Domain controller

my domain just have 1 enabled nic
with the ip and mask , and local dns

i have a unix servers working like gateway working just for that....

Does your domain controller also share the Internet connection to your lan?

no just use 0ne of the gateways for AV updated and Windows Updates once a month...

Lost me, you say when you remove the gateway from the config, your users lose internet connection. Now I asked you if your Domain Controller is sharing its internet connection with the lan you said no as above so what server is your IIS services running on to share the internet with the lan?

checking notes from 4 months back my domain controller does not have gateway but since 2 months have gateway .... like i said my domain just handle local dns, dhcp and policy for users. now when i go to take that gateway out of the domain some of my clients lost the internet and in other computers just go to SLOW and very very slow... i don't understand what is going on...
i don't remember to configure something like sharing internet or something like that...

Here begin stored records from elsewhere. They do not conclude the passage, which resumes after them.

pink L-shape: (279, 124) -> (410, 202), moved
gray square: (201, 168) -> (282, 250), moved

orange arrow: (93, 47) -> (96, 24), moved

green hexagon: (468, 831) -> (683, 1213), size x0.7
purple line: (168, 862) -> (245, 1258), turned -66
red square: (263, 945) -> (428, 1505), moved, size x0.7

in other clients which are not allow to use internet .. without any kind of configuration , have internet ... when i go to one of those clients says gateway 10.0.0.200 , where those clients get that gateway info from?

yes but only for local ... the gateways have their own dns ip's from the providers...example im from costa rica so those gateway servers have 2 or 3 costarican dns ip's configured but those dns ip's are set up only in the gateway servers...
DC - 10.0.0.1
BDC - 10.0.0.2
Gateway1 - 10.0.0.200
Gateway2 - 10.0.0.201
Gateway3 - 10.0.0.202
Gateway4 - 10.0.0.203
Proxy - 10.0.0.204

so all pc's have dns 10.0.0.1 and 10.0.0.2
and the allowed internet computers have Gateway 10.0.0.202 manually configured...

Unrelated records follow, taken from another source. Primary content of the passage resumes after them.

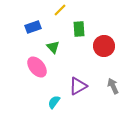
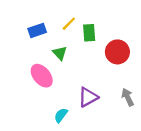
yellow line: (60, 10) -> (69, 24), moved

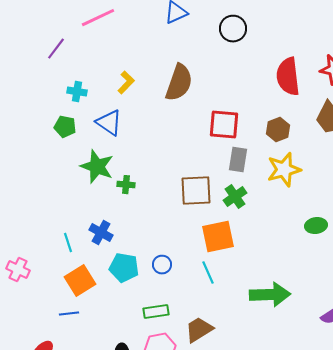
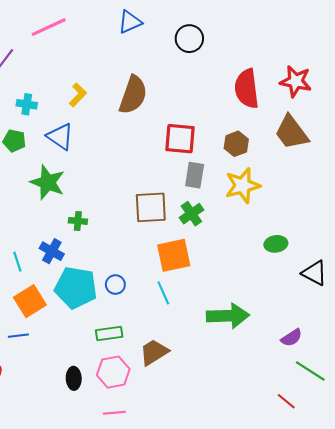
green cross: (126, 185) -> (78, 221), moved
cyan pentagon: (124, 268) -> (76, 288), size x1.4

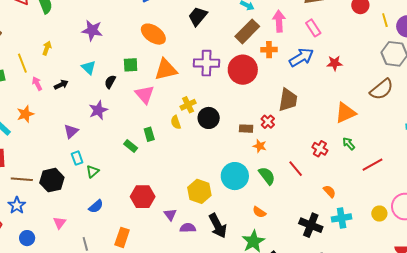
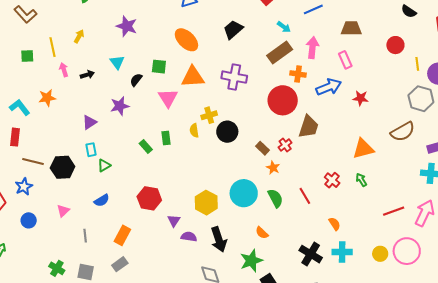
red circle: (243, 70) -> (283, 100), moved
brown rectangle: (246, 129) -> (262, 148), turned 32
red line: (373, 165) -> (394, 211), moved

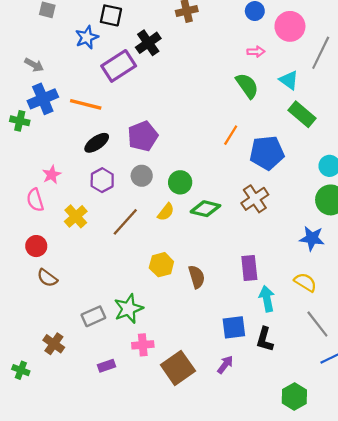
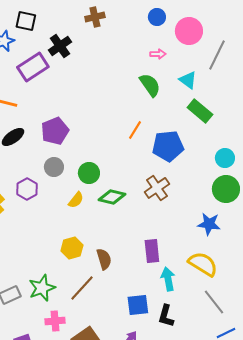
purple hexagon: (102, 180) -> (27, 189), moved
brown line: (125, 222) -> (82, 288), moved
yellow semicircle: (305, 282) -> (203, 264), size x1.4

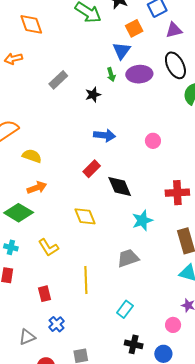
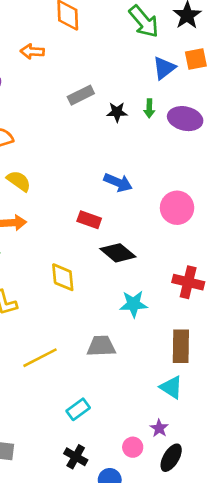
blue triangle: (121, 51) -> (164, 68), moved
black star: (93, 95) -> (117, 112), moved
pink circle: (153, 141) -> (177, 208), size x1.6
red rectangle: (92, 169) -> (89, 220), turned 48
black diamond: (120, 187) -> (118, 253), turned -44
yellow line: (86, 280) -> (40, 358), turned 48

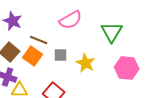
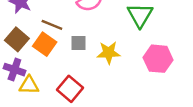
yellow star: (86, 63) -> (109, 53), turned -30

the ones not internet allowed have 10.0.0.200 automatic configured... how is that possible?
somebody change something in my server ? but what?

the question i have is my restricted internet clients when i make ipconfig show's me an gateway ip address , where those clients take that information.

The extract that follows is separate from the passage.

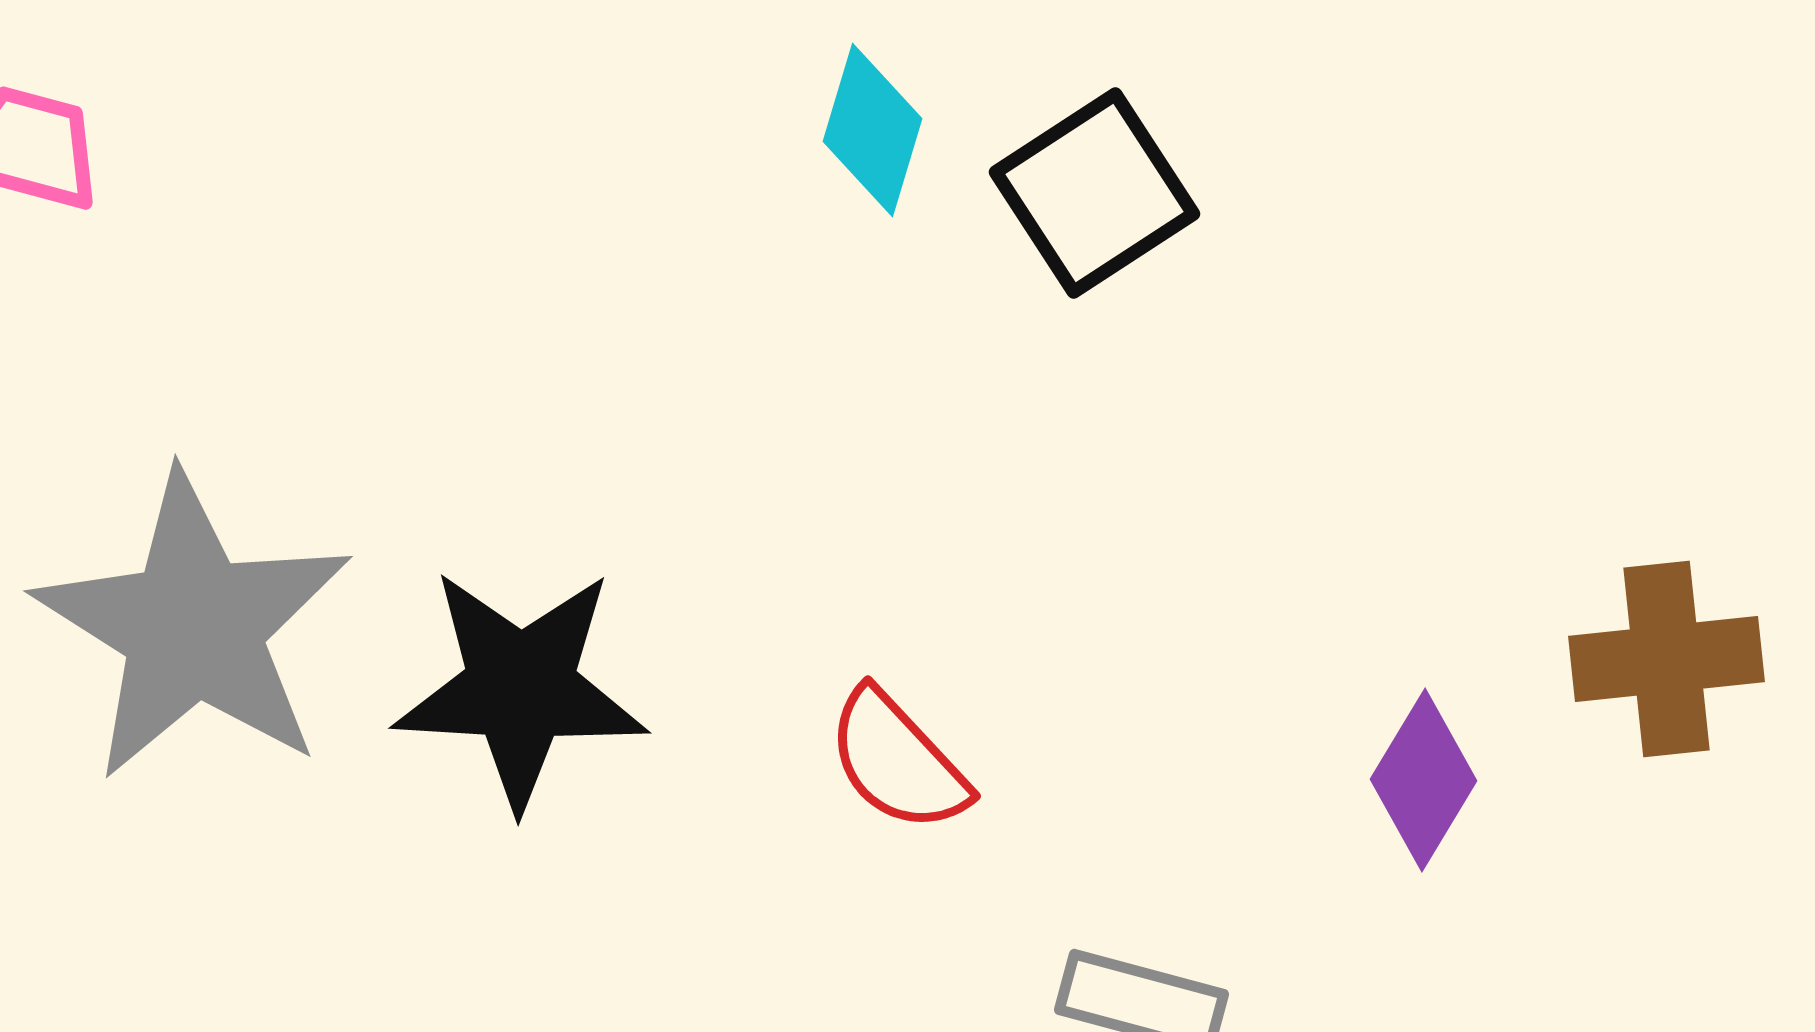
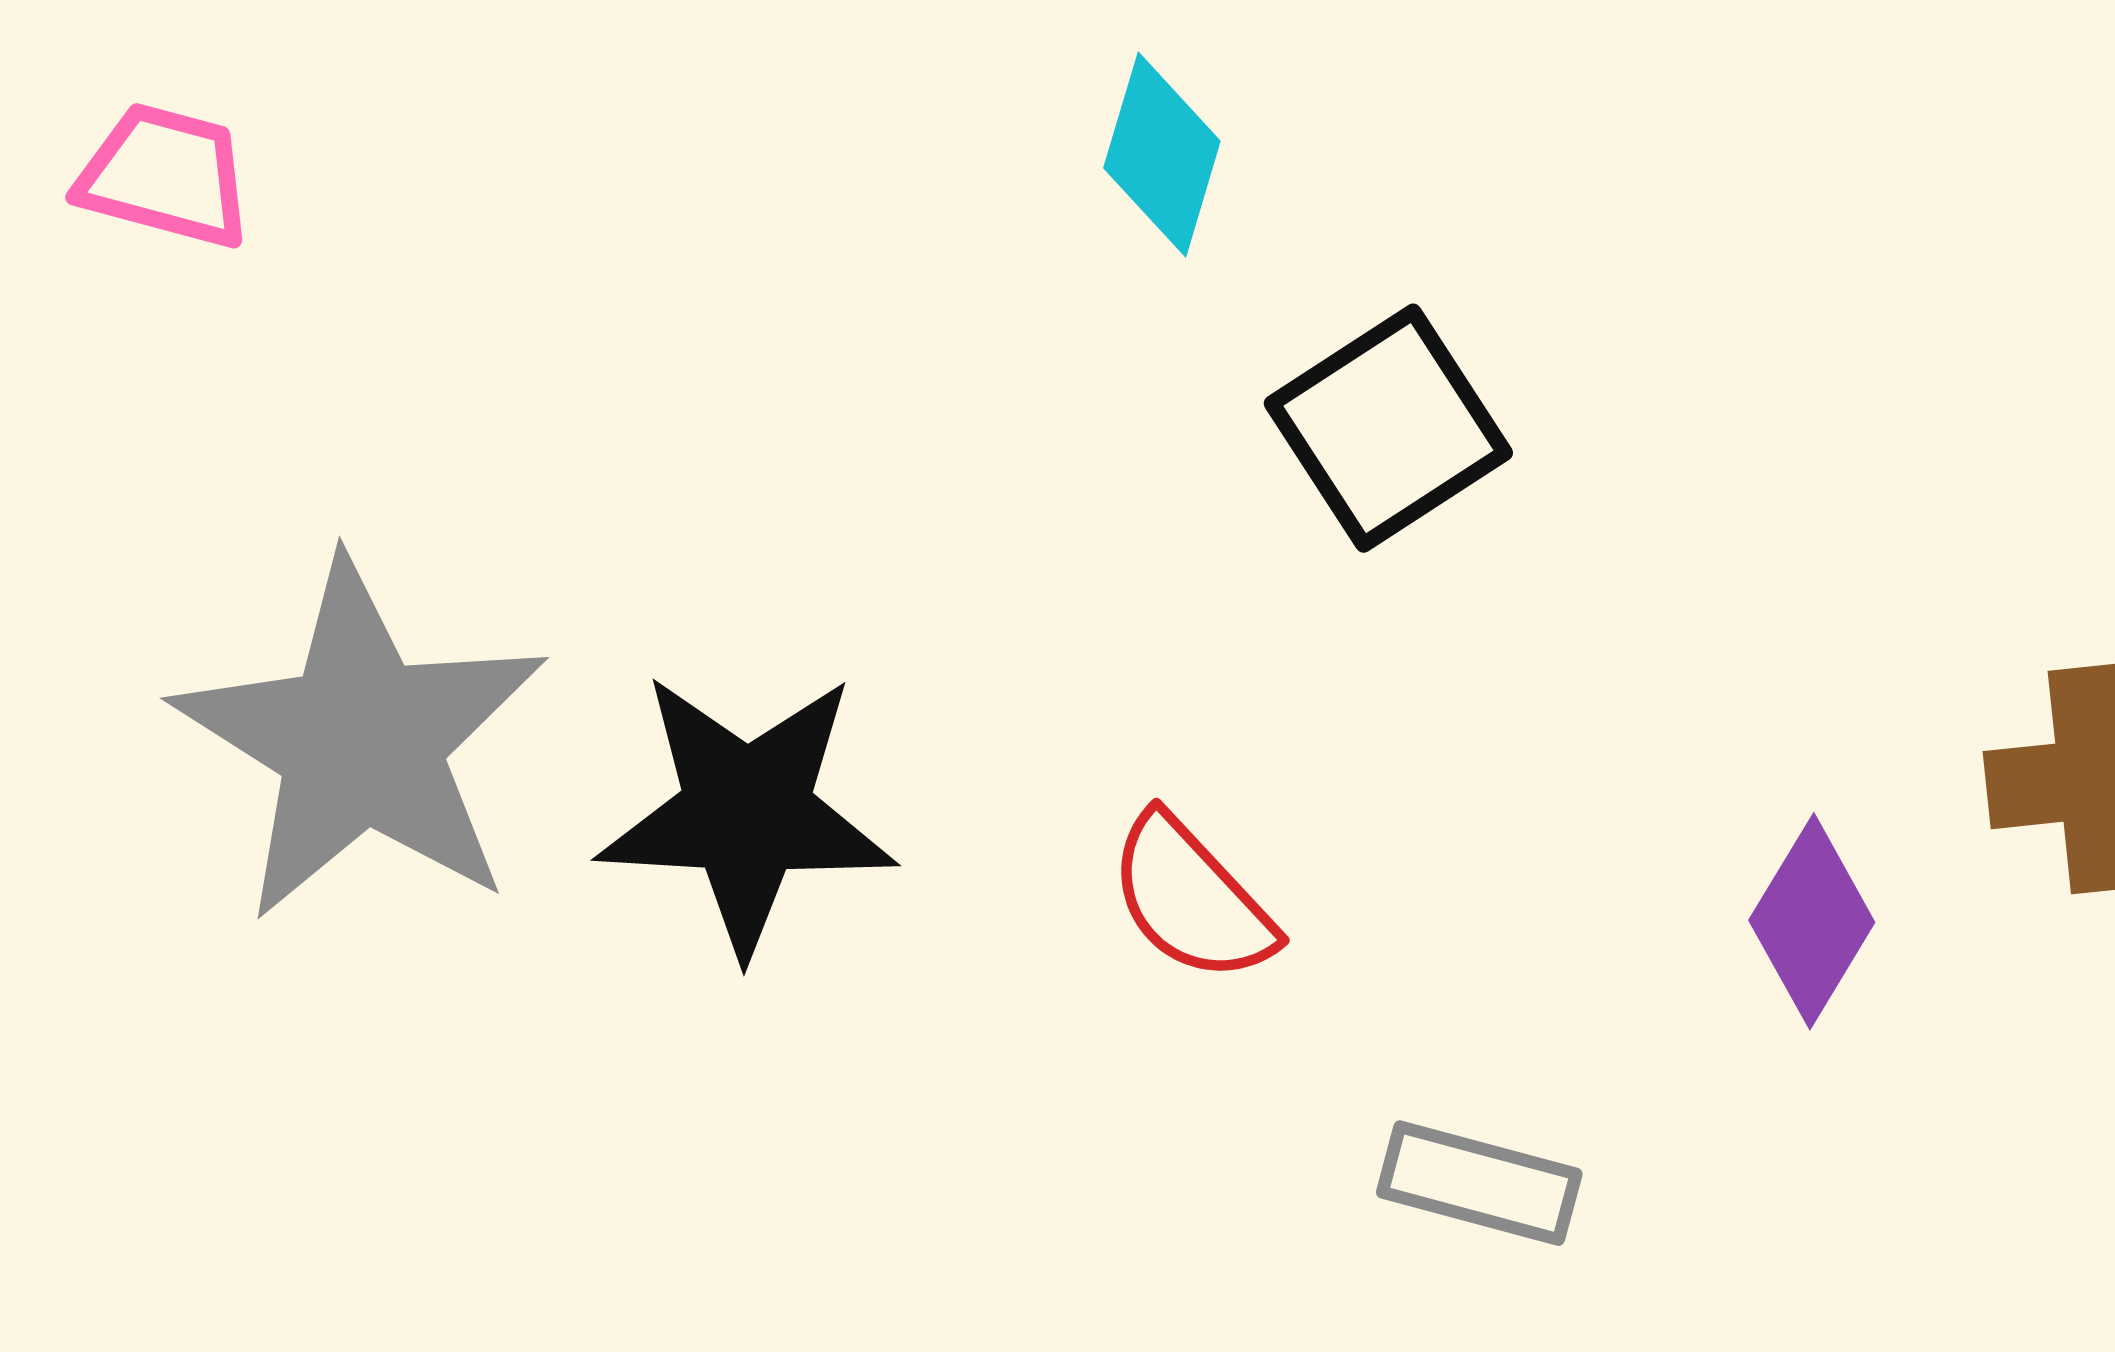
black square: (1094, 193) -> (1388, 428), moved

The trick here is that if your clients are set to use your DC as DNS and the DCs don't have internet access your clients will not be able to resolve any non local DNS names regardless of what DNS servers you have set up on your gateways. The clients will not query their default gateway for DNS info unless told to do so.

If you have more than 1 DNS server listed in your client DNS settings, it will only go to the second one if the first one doesn't respond to the DNS query. If it connects to the first one and the first one, in this case the DC, can't resolve it, the DC responds that it can't find it. Since the client received a response, it doesn't try any more DNS servers.

So if you have an internet allowed client with 10.0.0.1, 10.0.0.2, and 10.0.0.202 set as the DNS servers, it will only use 10.0.0.202 if there is no response from the first two.

As far as the unexplained gateway address, check the IP settings on the client. I have seen manual settings stick after changing the client to DHCP.